Pickled ginger – or “gari” in Japanese – is a very common sight in Japan, appearing alongside dishes like sashimi and tempura. It’s made by slicing ginger thinly and marinating it in vinegar, sugar and salt. This gives it a sweet but tangy, and slightly spicy flavour.
Since it’s often used as a palate cleanser with sushi, pickled ginger is also known as sushi ginger. In Japanese cuisine, there’s a great emphasis on using high-quality, freshly prepared ingredients. So that you can really taste that quality, ginger is often offered alongside sushi. Have a little between dishes or pieces of sushi to maximise the impact of the flavours on your plate.
And don’t worry if you find yourself going back for more ginger: it fights inflammation and helps your digestion.
Soybeans, wheat, water and salt – that’s all that goes into soy sauce.

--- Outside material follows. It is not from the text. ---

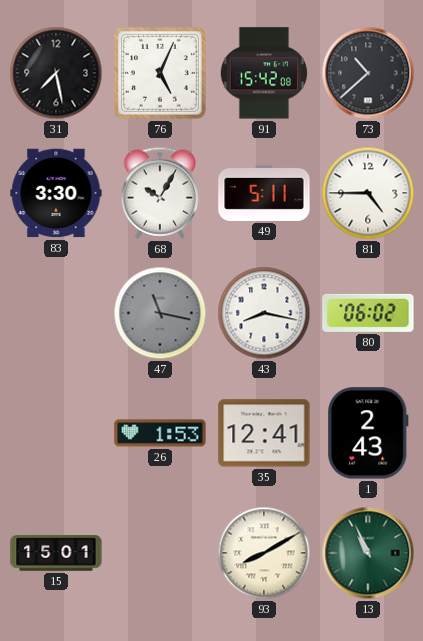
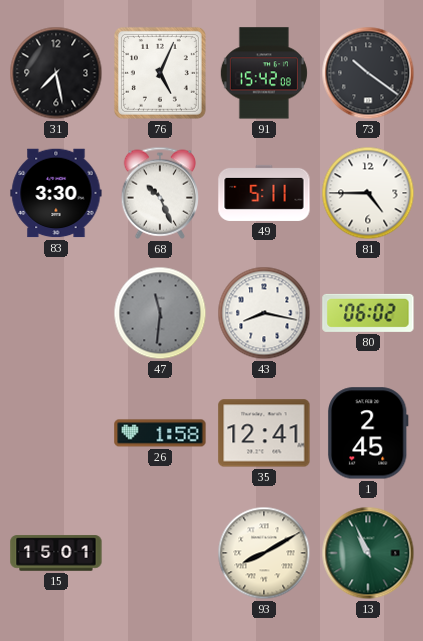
73: 10:38 -> 10:21
68: 10:05 -> 10:26
47: 11:17 -> 11:31
26: 1:53 -> 1:58
1: 2:43 -> 2:45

When you’re indulging in some tasty Japanese food, soy sauce is never a bad choice. It’s incredibly versatile and comes in dark, light, sweet and other varieties.
One thing to note: if you’re eating it with sushi, dip the topping into the sushi soy sauce, not the rice. The rice in sushi is made with sushi vinegar, which means it’s already got plenty of flavour. Plus, the rice could soak up too much sauce and overpower the rest of the dish.

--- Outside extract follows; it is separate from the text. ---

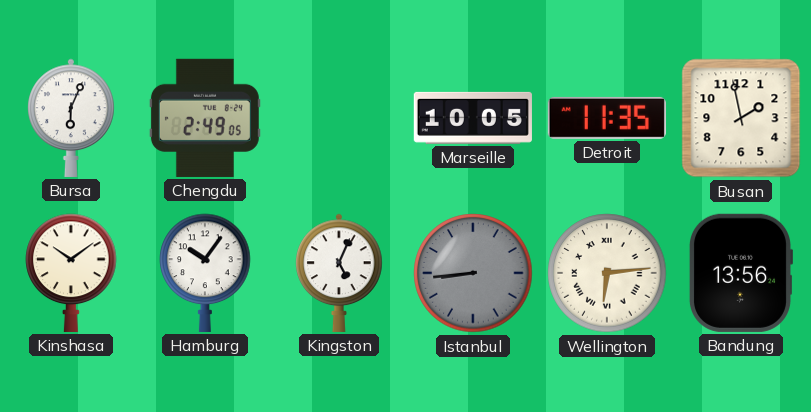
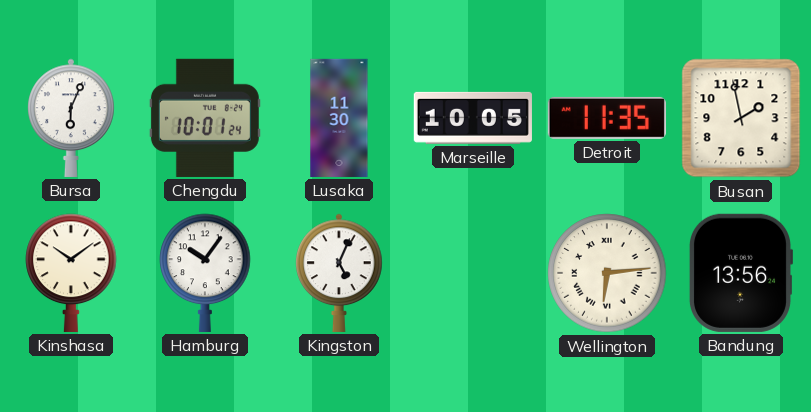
Chengdu: 2:49 -> 10:01
Lusaka: none -> 11:30
Istanbul: 8:44 -> none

For a sweeter taste, chefs turn to teriyaki sauce. It’s usually used to marinate broiled or grilled foods, which often means seafood like tuna, salmon or trout in Japanese kitchens. “Teri” means shine and “yaki” means grill or boil.

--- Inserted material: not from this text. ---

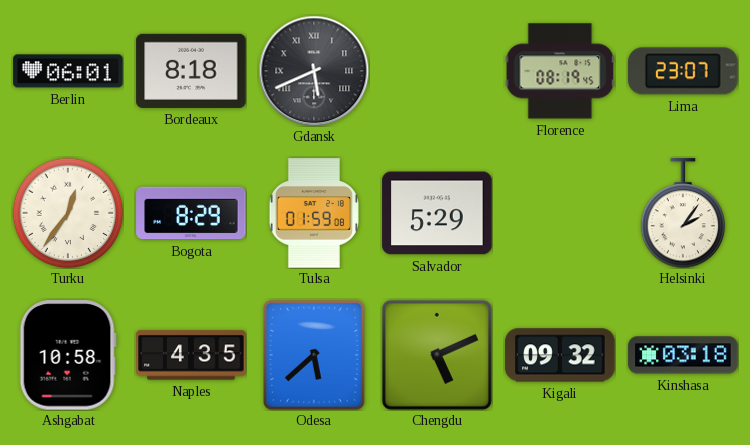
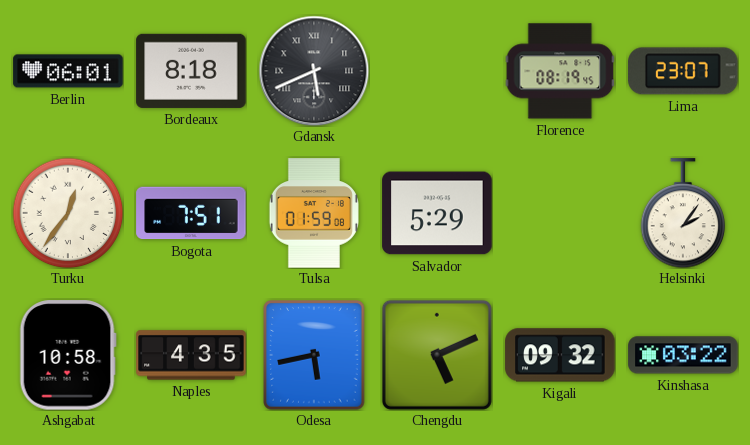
Bogota: 8:29 -> 7:51
Odesa: 5:38 -> 5:43
Kinshasa: 03:18 -> 03:22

The sauce is made by mixing our old friend soy sauce with sugar (or honey) and sake (or mirin rice wine). Ginger and garlic are sometimes added as well.
From stir-fries to marinades, sesame oil is used in all kinds of Japanese cooking. For salads, it’s combined with soy sauce, rice vinegar and sugar to create a sweet/savoury dressing.
But it’s also a great condiment in its own right, adding a wonderful nutty flavour and aroma. It makes a perfect seasoning for udon and soba noodles, in particular. And Japanese diners use it as a dipping sauce for everything from raw vegetables to gyoza and tempura. It’s also commonly found as one of the sauces served with sushi and shabu-shabu (a hotpot dish of thinly sliced meat and vegetables in a tasty broth).
It sometimes seems like rice vinegar is everywhere in Japanese cooking. That’s why we always include it in our sushi making kits. It pickles vegetables. It goes into meat marinades. And it’s a crucial part of sushi rice.
But you might also encounter rice vinegar in dipping sauces. It’s used as a base for various sauces, often alongside soy sauce. It’ll add a bit of acidity and bring out the flavours in dishes like sushi, gyoza, tempura and soba noodles.
Horseradish for sushi
When it comes to condiments for sushi and sashimi, wasabi is always a favourite. Its hot, sharp taste is a particularly good match for fresh seafood. Many people mix a small amount with soy sauce to create a new dipping sauce.
But outside of Japan, ‘wasabi’ is usually a mixture of horseradish, mustard and green food colouring. Why? Well fresh wasabi is difficult to find and expensive in most places other than Japan. It comes from the root of the wasabi plant, which is in the same family as horseradish.
There’s a huge variety of Japanese condiments for sushi and other dishes – and we’ve only just scratched the surface here. But with a little bit of insight into some of the most popular options, you can now pair your favourite Japanese dishes up with delicious dips and accompaniments.